We observed that, compared with HD, MDR-TB and DS-TB patients have an increased frequency of double-positive CXCR1+CXCR3+ CD4+ T cells at baseline. Interestingly, the frequency of this subpopulation did not return to normal levels by the end of the anti-TB treatment. Frequencies of single-positive CXCR1+ and CXC3+ CD4+ T cells in MDR-TB and DS-TB patients were similar to HD (Figures 6(b) and 6(d)). The double-positive CXCR1+CXCR3+ CD8+ T cell subpopulation was also found elevated at all follow-up time points in DS-TB and MDR-TB with respect to HD (Figures 7(b) and 7(d)). Meanwhile, CXCR1+CD8+ T cells showed a decrease at baseline but an early recovery at 3 moTBt in MDR-TB. In contrast, DS-TB patients exhibited a progressive decline in CXCR1+CD8+ T cells that did not normalize after anti-TB treatment (Figures 7(b) and 7(d)). CXCR3+CD8+ T cells were depleted from the circulation in MDR-TB patients at 3 and 8 moTBt. Similarly, in DS-TB, this subpopulation was decreased at baseline and slightly recovered progressively by the end of anti-TB therapy (Figures 7(b) and 7(d)).

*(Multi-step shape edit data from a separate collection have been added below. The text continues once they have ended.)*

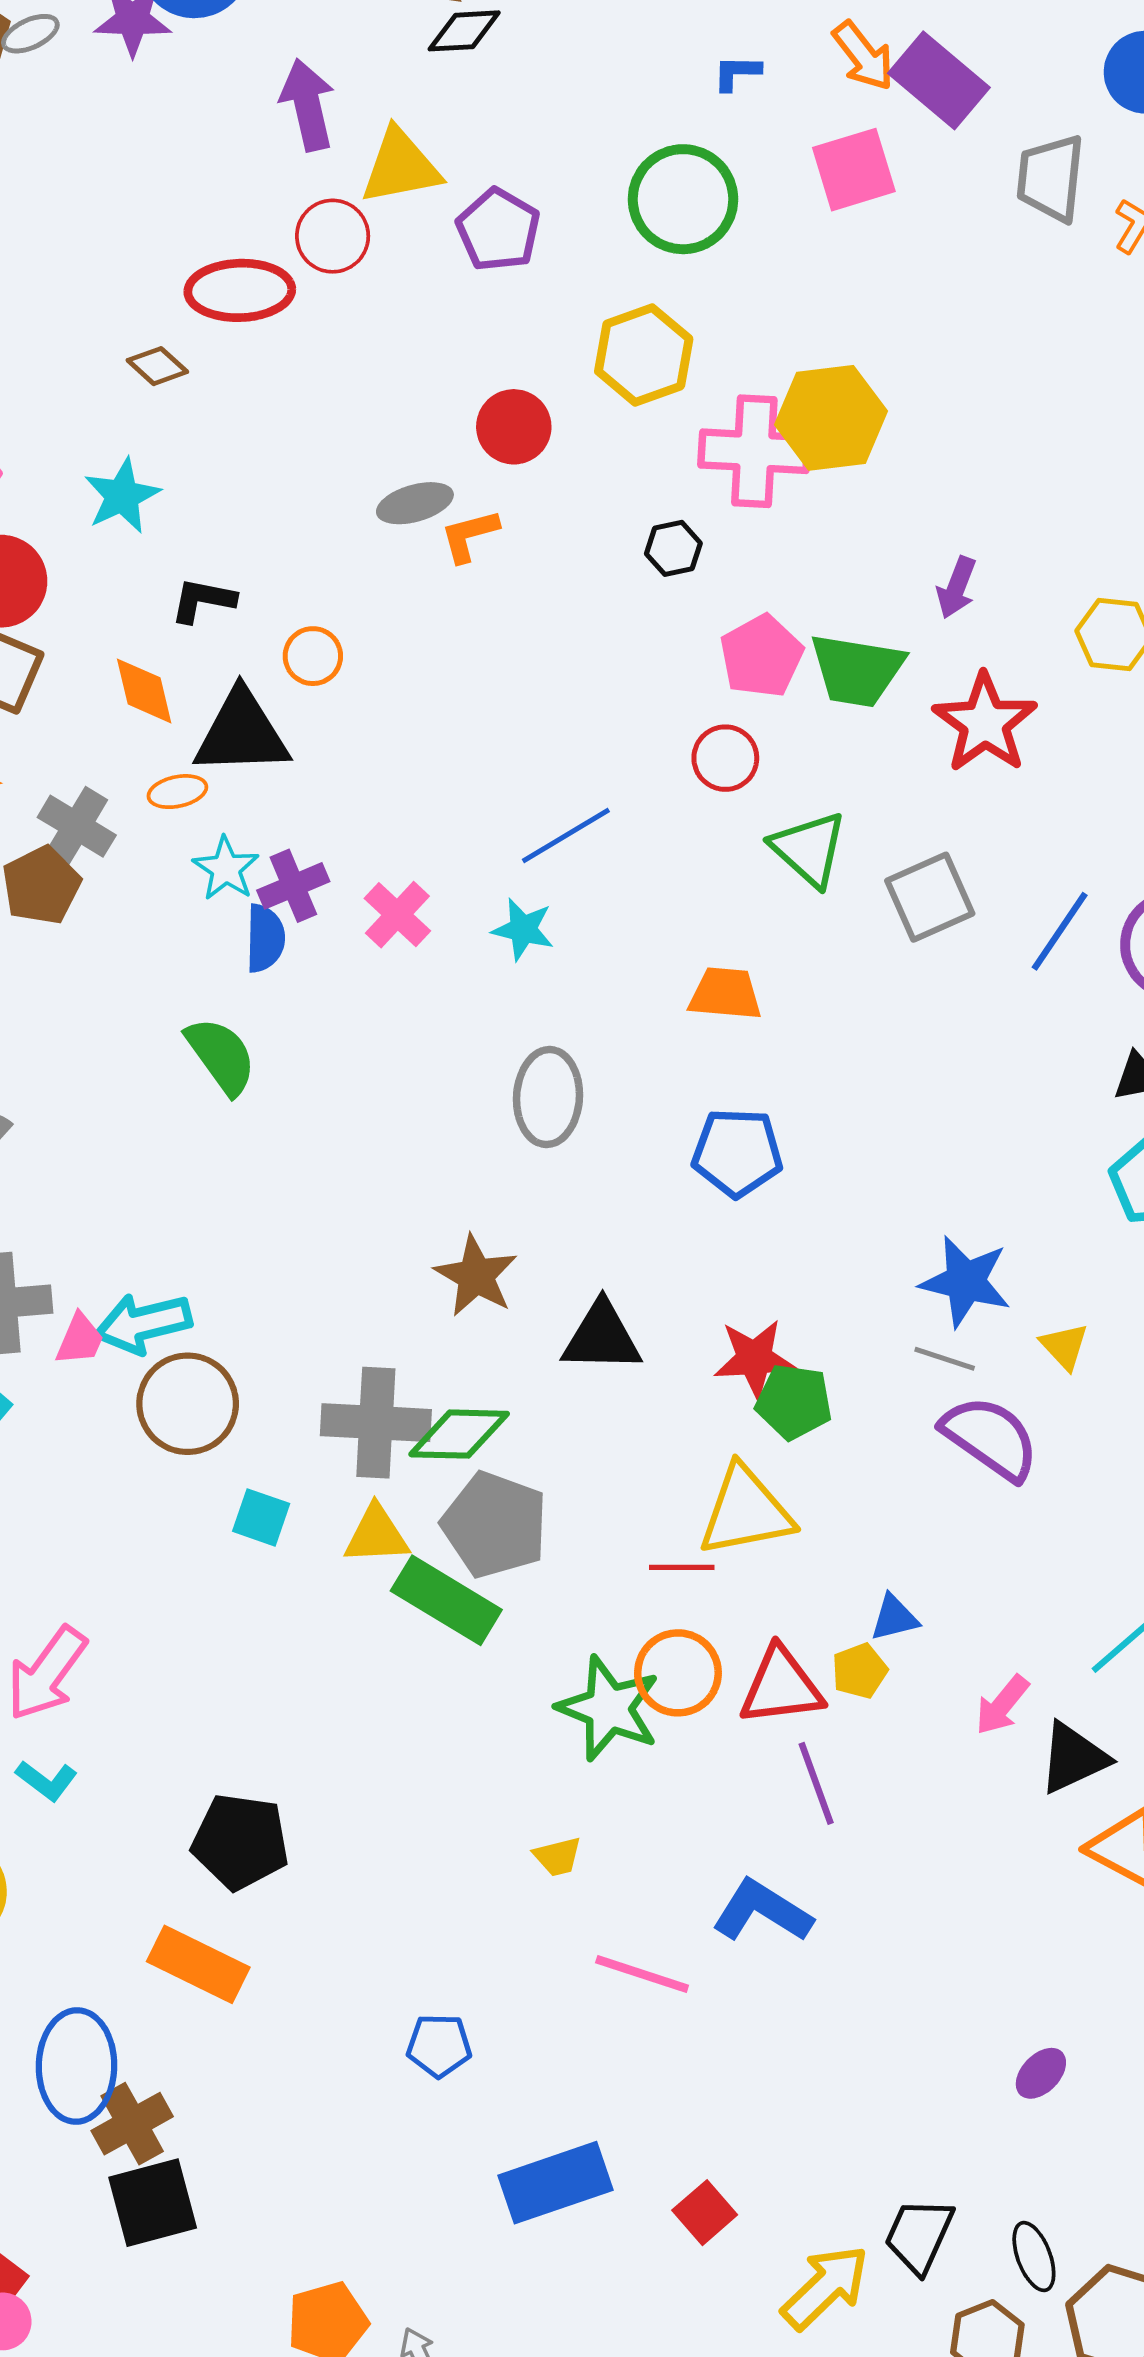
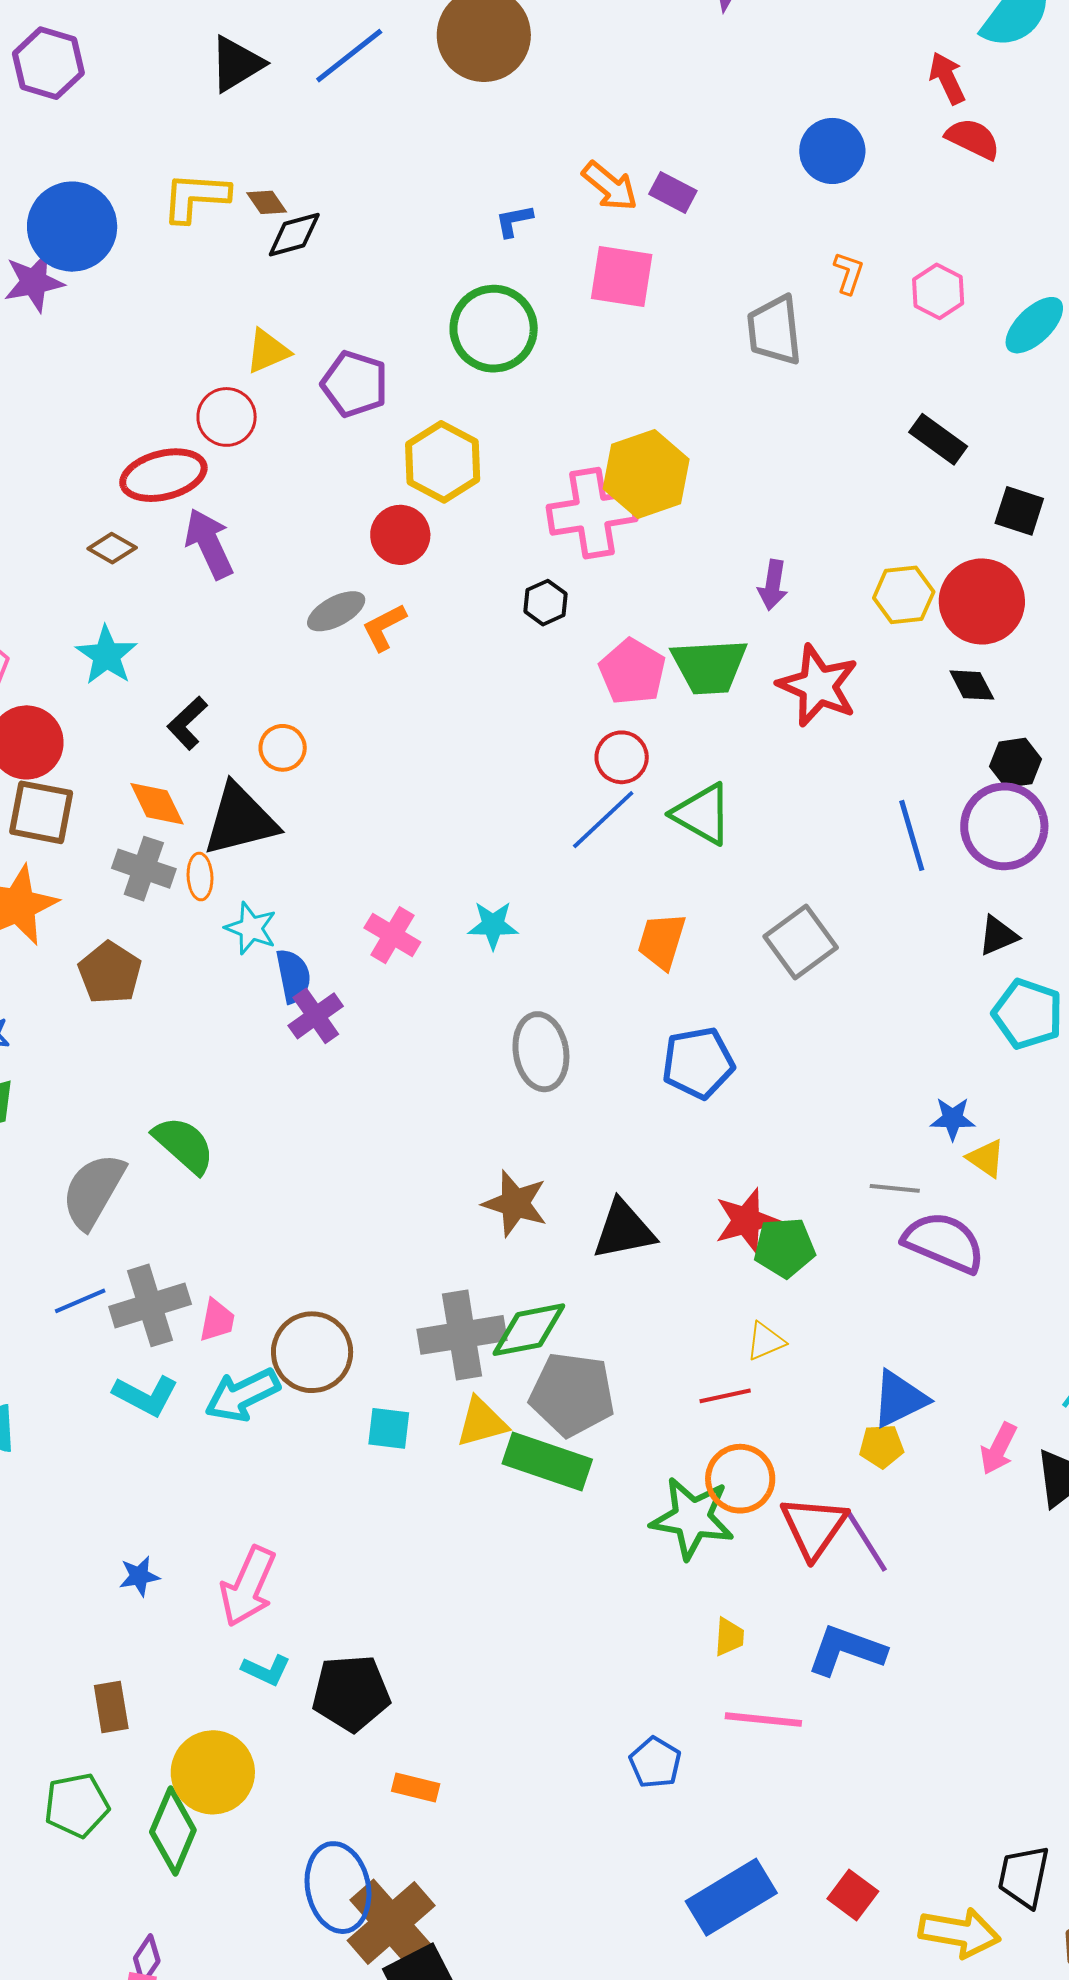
purple rectangle: (939, 80) -> (673, 192), size x0.6
purple arrow: (308, 105) -> (209, 544), moved
yellow triangle: (400, 166) -> (268, 351), size x0.7
pink square: (854, 170) -> (622, 276), turned 38
gray trapezoid: (1051, 178) -> (774, 330), moved
yellow hexagon: (644, 355) -> (443, 462), moved
black L-shape: (203, 600) -> (187, 723), turned -42
orange ellipse: (177, 792) -> (200, 877), turned -69
gray cross: (77, 826) -> (144, 869), moved
blue line: (566, 836) -> (603, 820), moved
purple cross: (293, 886) -> (316, 1016), moved
gray square: (930, 897) -> (801, 942), moved
blue line: (1060, 931) -> (912, 835), turned -38
orange trapezoid: (725, 994) -> (662, 941), turned -66
green semicircle: (221, 1056) -> (184, 1145), moved
blue star: (966, 1282) -> (953, 1119), moved, size x0.6
cyan arrow: (143, 1323) -> (242, 1395), moved
yellow triangle: (746, 1511) -> (765, 1341), size x0.5
blue triangle: (894, 1618) -> (900, 1399), size x1.5
yellow pentagon: (860, 1671) -> (882, 1446), turned 30
red triangle: (781, 1686) -> (814, 1527), moved, turned -36
black pentagon: (240, 1842) -> (351, 1693), moved
yellow trapezoid: (558, 1857) -> (729, 1637), moved, turned -60
orange rectangle: (198, 1964) -> (416, 1788), size x0.6
blue pentagon: (439, 2046) -> (655, 1763), moved, turned -30
brown cross: (132, 2124) -> (391, 1923), size x1.4
yellow arrow: (825, 2287) -> (960, 1933), turned 66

Based on our results, we propose that efficient recruitment of CD4+ and CD8+ T cells during DS-TB and MDR-TB requires the concomitant expression of CXCR1 and CXCR3. As such, double-positive CXCR1+CXCR3+ may improve their capacity to respond to a broader range of chemotactic signals than single-positive cells.

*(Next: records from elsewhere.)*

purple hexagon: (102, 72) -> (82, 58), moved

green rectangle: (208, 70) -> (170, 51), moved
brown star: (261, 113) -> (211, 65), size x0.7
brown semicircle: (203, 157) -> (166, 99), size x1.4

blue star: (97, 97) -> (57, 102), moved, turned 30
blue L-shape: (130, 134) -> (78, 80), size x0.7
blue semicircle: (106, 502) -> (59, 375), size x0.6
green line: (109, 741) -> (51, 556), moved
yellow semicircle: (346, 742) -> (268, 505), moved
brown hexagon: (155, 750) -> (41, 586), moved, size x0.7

3.6. Migration Capacity of Leukocytes from MDR-TB and DS-TB Patients

As aforementioned, the migration capacity of immune cells depends on their chemokine receptor expression profile and the magnitude and dynamics of chemokine production. Our previous results showed important changes in the phenotype of chemokine receptor expression in monocytes and T cells during MDR-TB. To further explore the regulation of leukocyte traffic during this disease, we measured plasma levels of MCP-1, CCL-17, IL-8, and IP-10, ligands of CCR2, CCR4, CXCR1, and CXCR3 receptors, respectively, in patients with MDR-TB and DS-TB (Figures 8(a)8(c)).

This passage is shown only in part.